- January 3, 2018
- Posted by: Adrian Hall
- Category: More Africa News
Another submarine telecommunications system may soon connect South Africa and countries along Africa’s eastern shoreline to the rest of the world.
Huawei Marine has announced that it will soon finish a “desktop study” for a new subsea cable system, called the Peace Subsea Cable, to connect South Africa, Kenya, Djibouti, Somalia and Pakistan (Gwadar and Karachi).
Peace is short for “Pakistan East Africa Cable Express”.
The cable system has been designed by Chinese company Tropic Science.
Huawei Marine will begin a marine survey on 15 January, with the Peace system expected to be ready for service in the fourth quarter of 2019.
The first phase will span some 6 200km and will link Pakistan (Gwadar and Karachi), Djibouti, Somalia and Kenya.

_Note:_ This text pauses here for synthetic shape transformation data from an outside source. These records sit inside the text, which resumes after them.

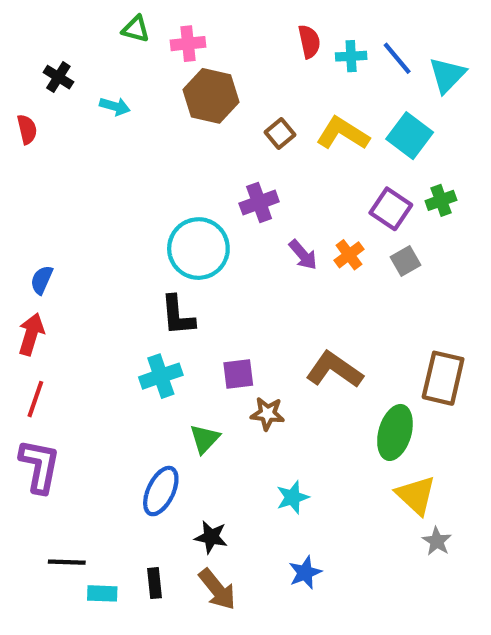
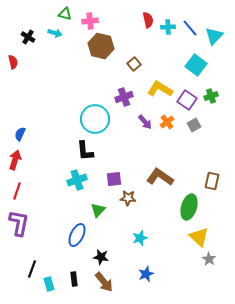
cyan arrow: (115, 106) -> (55, 33), moved
yellow L-shape: (343, 134) -> (160, 89), moved
brown rectangle: (443, 378) -> (212, 181), size x0.7
black line: (67, 562) -> (32, 269), turned -72
cyan rectangle: (102, 593) -> (49, 284), turned 72

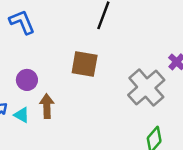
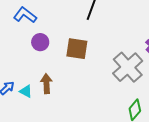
blue L-shape: (22, 22) -> (25, 15), turned -30
purple circle: (27, 80) -> (40, 42), moved

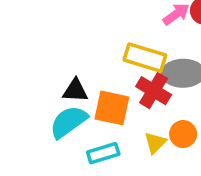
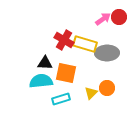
red cross: (154, 91) -> (64, 40), moved
cyan semicircle: (68, 122) -> (41, 81), turned 30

The second phase will provide an “extended option” to South Africa and Europe with a total length of about 13 000km.
The submarine cable system is based on 200G dense wave-division multiplexing technology and have a design capacity of 60Tbit/s.
“The Peace system will provide a new information expressway for interconnection among Asia, Africa and Europe by connecting with existing land and subsea cables,” Huawei Marine and Tropic Science said in a joint statement.
Tropic Science chairman He Liehui said the system will become “an important infrastructure for Asian, African and European intercontinental communications and promote economic development of the regions”.
Huawei Marine chief operating officer Mao Shengjiang said the Peace cable, when completed, will “greatly facilitate the communication between China and Africa”.
In November, Tropic Science and Huawei Marine signed the construction contract for the project.
The east coast of Africa is already served by two submarine systems, Eassy and Seacom, with others planned — including a possible cable backed by Liquid Telecom, to be called Liquid Sea.